Do late payments affect credit rating and credit score?
Late and missed payments will likely impact your credit rating and credit score. It's a sign that shows lenders that you may not be able to be financially responsible to pay them back, and so is reflected to show them this in their credit score or rating. And it's not just money that you borrow, "even paying your utilities or phone bill late can affect your score too", says Richard.
We wanted to know how lenders would see late payments, and to what extent this would affect your credit rating and credit score. According to Richard, "Making a late payment just once or twice over a 12-month period won't be too harmful, but repeated late payments can be very harmful as creditors see this as a warning that you may be struggling to meet your current commitments, which could lead to your credit score being reduced."

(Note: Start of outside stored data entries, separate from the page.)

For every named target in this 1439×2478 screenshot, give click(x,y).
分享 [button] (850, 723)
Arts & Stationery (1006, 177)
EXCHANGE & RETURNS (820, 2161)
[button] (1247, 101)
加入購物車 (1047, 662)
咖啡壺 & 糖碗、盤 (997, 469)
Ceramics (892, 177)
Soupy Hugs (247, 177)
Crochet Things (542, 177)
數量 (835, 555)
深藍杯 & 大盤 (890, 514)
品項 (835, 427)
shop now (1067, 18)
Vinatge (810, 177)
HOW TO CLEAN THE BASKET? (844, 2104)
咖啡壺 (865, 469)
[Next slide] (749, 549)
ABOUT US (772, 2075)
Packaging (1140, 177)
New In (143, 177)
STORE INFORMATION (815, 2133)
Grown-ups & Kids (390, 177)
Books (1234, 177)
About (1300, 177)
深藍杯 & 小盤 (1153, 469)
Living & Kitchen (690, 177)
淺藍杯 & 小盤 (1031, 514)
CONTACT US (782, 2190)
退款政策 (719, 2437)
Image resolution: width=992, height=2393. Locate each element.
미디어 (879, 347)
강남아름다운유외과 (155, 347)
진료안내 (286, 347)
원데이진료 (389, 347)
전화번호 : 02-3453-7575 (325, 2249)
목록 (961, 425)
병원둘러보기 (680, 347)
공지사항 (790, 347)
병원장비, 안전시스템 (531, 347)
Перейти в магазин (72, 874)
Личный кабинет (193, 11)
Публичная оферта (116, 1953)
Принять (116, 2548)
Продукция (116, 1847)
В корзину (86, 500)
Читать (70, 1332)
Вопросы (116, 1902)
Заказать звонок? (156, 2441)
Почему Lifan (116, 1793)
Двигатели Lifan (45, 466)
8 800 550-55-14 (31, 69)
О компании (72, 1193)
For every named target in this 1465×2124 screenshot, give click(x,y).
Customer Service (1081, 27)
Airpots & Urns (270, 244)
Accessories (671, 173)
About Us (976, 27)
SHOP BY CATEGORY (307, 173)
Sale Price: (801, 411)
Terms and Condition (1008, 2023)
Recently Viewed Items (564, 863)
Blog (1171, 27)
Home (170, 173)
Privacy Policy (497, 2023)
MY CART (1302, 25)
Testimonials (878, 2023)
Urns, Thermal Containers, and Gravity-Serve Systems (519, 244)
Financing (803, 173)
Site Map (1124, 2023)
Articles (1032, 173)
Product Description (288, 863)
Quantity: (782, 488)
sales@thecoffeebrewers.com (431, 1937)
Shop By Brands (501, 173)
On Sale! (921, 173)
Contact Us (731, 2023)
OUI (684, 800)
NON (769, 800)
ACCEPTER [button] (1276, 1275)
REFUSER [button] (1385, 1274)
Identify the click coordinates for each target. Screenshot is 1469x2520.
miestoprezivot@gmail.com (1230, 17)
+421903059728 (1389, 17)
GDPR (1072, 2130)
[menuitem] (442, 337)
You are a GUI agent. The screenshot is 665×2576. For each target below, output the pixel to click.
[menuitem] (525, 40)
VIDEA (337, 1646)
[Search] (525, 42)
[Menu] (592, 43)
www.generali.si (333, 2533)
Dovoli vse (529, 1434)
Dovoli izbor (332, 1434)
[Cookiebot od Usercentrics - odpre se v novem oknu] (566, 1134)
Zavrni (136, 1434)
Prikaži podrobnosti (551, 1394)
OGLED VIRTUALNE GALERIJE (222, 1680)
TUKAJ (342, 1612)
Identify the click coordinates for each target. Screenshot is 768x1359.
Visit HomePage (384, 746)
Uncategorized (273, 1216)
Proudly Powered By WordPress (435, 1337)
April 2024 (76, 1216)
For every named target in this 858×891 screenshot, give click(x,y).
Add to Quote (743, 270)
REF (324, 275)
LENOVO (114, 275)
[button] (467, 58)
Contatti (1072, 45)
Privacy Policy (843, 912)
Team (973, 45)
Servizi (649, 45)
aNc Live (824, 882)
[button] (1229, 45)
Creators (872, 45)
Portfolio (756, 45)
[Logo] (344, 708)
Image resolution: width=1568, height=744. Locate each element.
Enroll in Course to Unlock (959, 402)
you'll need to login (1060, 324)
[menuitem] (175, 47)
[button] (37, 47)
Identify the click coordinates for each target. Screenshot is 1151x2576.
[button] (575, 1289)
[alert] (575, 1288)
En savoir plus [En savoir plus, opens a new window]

Pauline reiterates this, suggesting the extent to which you are affected depends on who the person is, and where they are in their credit journey so far. As Pauline tells us: "A credit score considers a lot of different factors. Two people will be affected differently by missing a payment. If you only have a couple of years of credit history, a late payment will have a bigger impact than if you have a good credit history."
So, what should you do if you feel you may be in danger of missing a payment? Pauline suggests that the best approach is a hands-on one: "Be pro-active and approach your lender to discuss your options." Often, your lender will be able to extend your payment period or support you with a way that works for you both.